Gareth Armstrong, adapted from De Profundis by Oscar Wilde
Cahoots Theatre Company
Assembly Hall

Wilde Without the Boy

Gerard Logan becomes a very prissy and precise Oscar Wilde for an hour as he delivers an adaptation of De Profundis, the playwright’s letter to the love of his life, Bosie or more formally Lord Alfred Douglas.

This is basically a beautifully spoken lecture, broken by short dramatisations of Wilde’s trial that led to a two-year jail sentence for homosexuality.

The sadness of the tale endures, particularly over a century on, when the “love that dare not speak its name” is legal.

From the letter, one discovers Wilde’s unshakable love for Bosie, which defies all reason, especially when its subject was consistently ungrateful, uncaring and unkind.

There is also a great sense of bewilderment, not only at this bad treatment but the loss of family, wealth and status that followed.

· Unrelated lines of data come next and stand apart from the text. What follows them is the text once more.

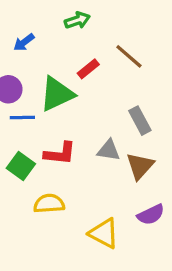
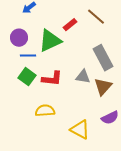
gray rectangle: (140, 121) -> (103, 58), size x1.4
green square: (21, 166) -> (27, 77), moved

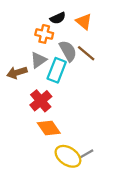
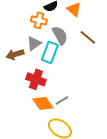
brown line: (86, 53) -> (88, 37), moved
red cross: (41, 101) -> (36, 79), turned -30
gray line: (86, 154) -> (62, 100), moved

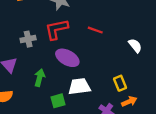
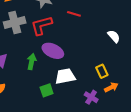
red line: (95, 30) -> (74, 14), moved
gray cross: (28, 39) -> (15, 23), moved, size x1.5
green arrow: (40, 78) -> (32, 62), moved

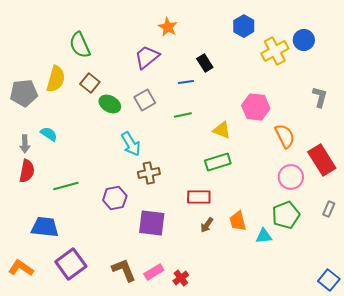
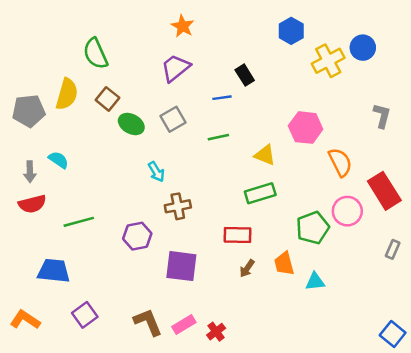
orange star: (168, 27) -> (183, 26), moved
cyan arrow: (131, 144) -> (156, 172), size x0.7
red semicircle: (27, 171) -> (32, 204), turned 65
green pentagon: (286, 215) -> (313, 228), moved
purple square: (71, 264) -> (85, 315), size x0.7

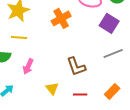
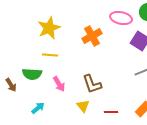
pink arrow: (28, 66) -> (59, 84), turned -56
brown L-shape: (76, 66) -> (92, 84), moved

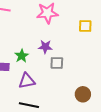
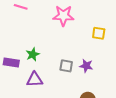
purple star: (45, 47) -> (86, 66), moved

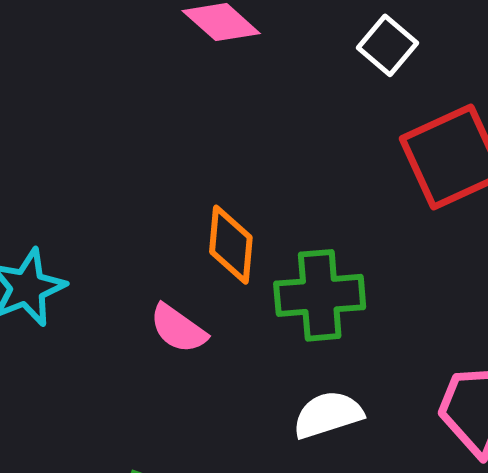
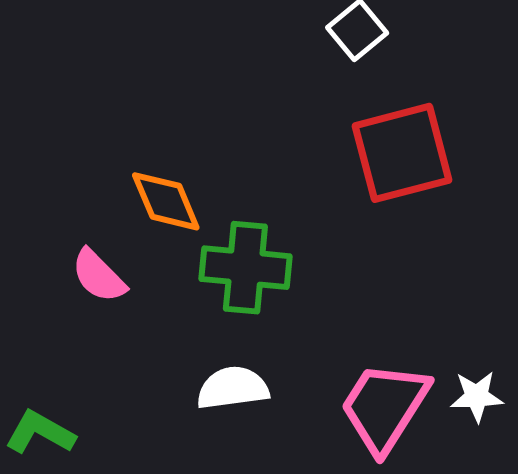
orange diamond: (231, 245) -> (166, 201), turned -38

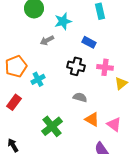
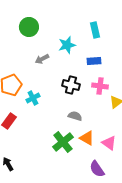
cyan star: (63, 21) -> (67, 45), moved
blue rectangle: (89, 42) -> (94, 61), moved, turned -32
green cross: (52, 126) -> (63, 142), moved

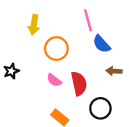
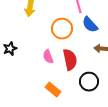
orange circle: (56, 49) -> (62, 29), moved
pink semicircle: (54, 80) -> (48, 57), turned 32

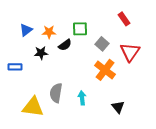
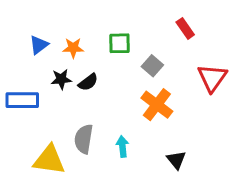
black semicircle: (65, 45) -> (88, 82), moved
red triangle: (130, 52) -> (212, 78), moved
blue rectangle: (15, 67) -> (22, 100), size x1.5

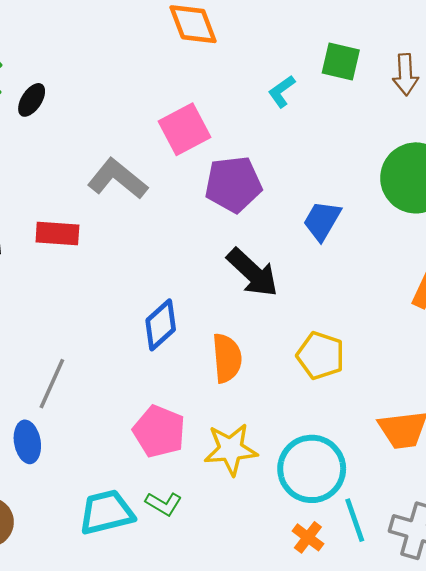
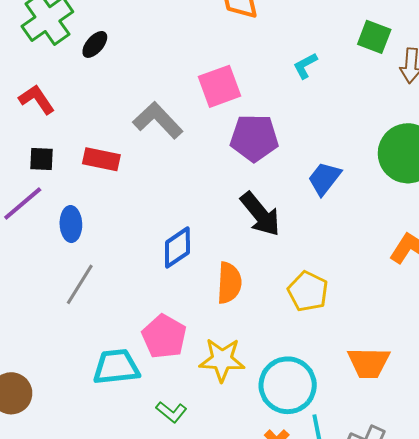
green square: (341, 62) -> (374, 37), moved
blue ellipse: (27, 442) -> (71, 224), moved
green L-shape: (164, 504) -> (171, 412), moved
cyan trapezoid: (106, 512) -> (116, 367), moved

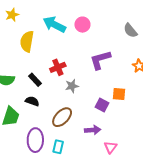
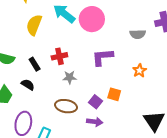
pink circle: (82, 25) -> (92, 19), size x1.6
gray semicircle: (130, 31) -> (138, 34), turned -63
brown ellipse: (62, 117) -> (66, 106), moved, turned 45
purple arrow: (93, 130) -> (95, 122), moved

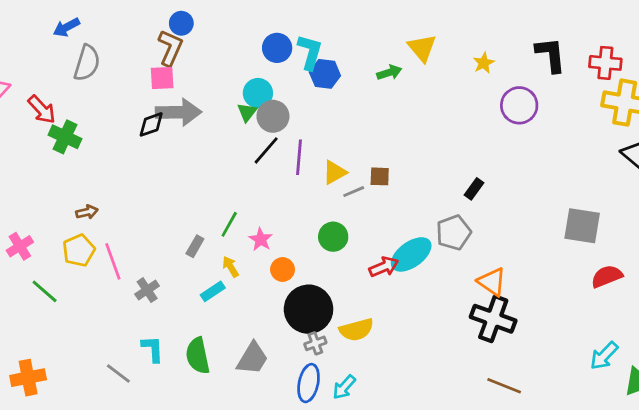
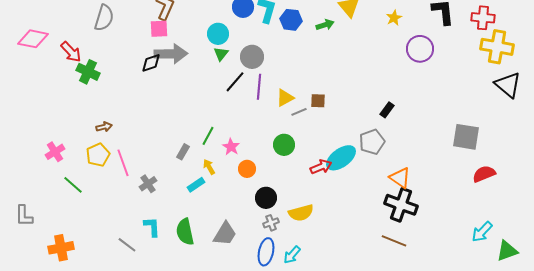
blue hexagon: (325, 74) -> (291, 20), moved
cyan circle: (258, 93) -> (218, 34), moved
gray circle: (273, 116) -> (252, 57), moved
black circle: (309, 309) -> (266, 198), size x0.6
brown line: (504, 386) -> (394, 241), moved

Under the direction of the piece’s adaptor, Gareth Armstrong, this solo show does exactly what viewers will expect, informing them of a devastating episode in a great writer’s life and demonstrating a fine actor’s prowess.

It even overcomes one of the city’s worst theatre spaces with poor sightlines and uncomfortable seating, and that is no mean achievement.